#### SUPPLIED INFORMATION ####
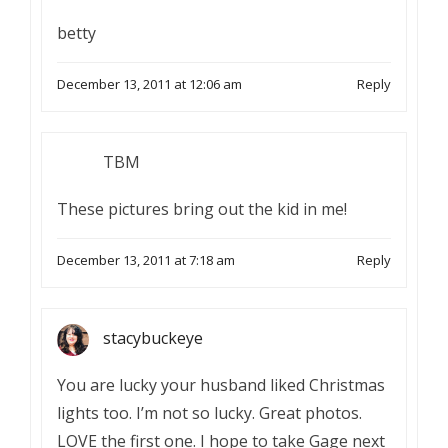
betty
December 13, 2011 at 12:06 am
Reply
TBM
These pictures bring out the kid in me!
December 13, 2011 at 7:18 am
Reply
stacybuckeye
You are lucky your husband liked Christmas
lights too. I’m not so lucky. Great photos.
LOVE the first one. I hope to take Gage next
####
Write out each line above containing "lucky".

You are lucky your husband liked Christmas
lights too. I’m not so lucky. Great photos.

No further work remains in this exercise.